Autor: nerwus  godzina: 18:01
AD gończak Napisz proszę jak nauczyłeś swoje gończe oznajmiania a nie ciągnij mnie za język,bo nie oto mi chodzi. A tak apropos to nie widać cię ostatnio ani twej hodowli na konkursach.Co się stało??

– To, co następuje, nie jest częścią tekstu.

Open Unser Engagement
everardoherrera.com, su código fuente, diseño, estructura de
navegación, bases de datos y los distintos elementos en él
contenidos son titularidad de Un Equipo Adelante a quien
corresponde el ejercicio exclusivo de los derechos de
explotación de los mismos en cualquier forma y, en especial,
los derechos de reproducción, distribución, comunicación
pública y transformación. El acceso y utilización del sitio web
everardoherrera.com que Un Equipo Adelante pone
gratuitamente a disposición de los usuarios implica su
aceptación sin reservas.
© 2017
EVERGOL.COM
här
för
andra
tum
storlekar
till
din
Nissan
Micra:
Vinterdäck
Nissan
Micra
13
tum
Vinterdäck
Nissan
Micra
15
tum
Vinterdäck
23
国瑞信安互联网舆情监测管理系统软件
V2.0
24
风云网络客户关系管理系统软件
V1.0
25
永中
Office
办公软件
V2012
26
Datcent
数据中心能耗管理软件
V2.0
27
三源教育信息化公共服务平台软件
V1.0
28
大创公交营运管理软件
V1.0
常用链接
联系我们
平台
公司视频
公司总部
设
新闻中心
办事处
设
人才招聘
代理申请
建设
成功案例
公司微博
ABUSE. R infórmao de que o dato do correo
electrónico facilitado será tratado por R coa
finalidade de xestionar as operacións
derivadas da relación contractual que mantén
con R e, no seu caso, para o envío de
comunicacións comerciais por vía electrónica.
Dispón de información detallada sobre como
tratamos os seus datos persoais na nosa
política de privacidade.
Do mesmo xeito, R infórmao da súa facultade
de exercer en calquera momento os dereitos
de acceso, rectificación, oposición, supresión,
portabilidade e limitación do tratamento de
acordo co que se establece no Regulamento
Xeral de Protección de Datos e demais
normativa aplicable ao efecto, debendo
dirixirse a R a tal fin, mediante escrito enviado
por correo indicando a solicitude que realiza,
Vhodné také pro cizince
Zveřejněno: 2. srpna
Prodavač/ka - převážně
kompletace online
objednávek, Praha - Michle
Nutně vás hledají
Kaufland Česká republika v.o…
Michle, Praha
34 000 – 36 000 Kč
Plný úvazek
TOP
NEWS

Autor: gończak  godzina: 18:54
ad.nerwus Jestem jak ten górnik, który tak z.....la , że nie ma czasu taczek załadować.A tak poważnie , to nie zawsze wychodzi tak jak człowiek sobie zaplanuje.Jak już kiedyś pisałem - mając tylko suczki /i to trzy w dodatku / zawsze któraś musi Ci pokrzyżować plany.A jak już z psami wszystko w porządku to się okazuje, że np.obsada sędziowska Ci nie pasuje.Jestem w tej dobrej sytuacji, że na konkursy jadę tylko dla własnej przyjemności.i nie muszę stresować się tym czy innym "kierownikiem".Na te konkursy na które chciałem pojechać - nie mogłem ze względu na niedyspozje suk. /cieczki/. Mam w zanadrzu jeszcze dwa konkursy dzikarzy na które chciałbym w tym roku pojechać / w tym Piotrków Trybunalski - super organizacja i zawsze kompetentni sędziowie ,tak jak w Niecieczy!/ - ale czy "średnia" nie pokrzyżuje mi planów to się okaże. Pozdrawiam i DB

Autor: nerwus  godzina: 20:06
AD gończak Co z tym oznajmianiem,napisz coś.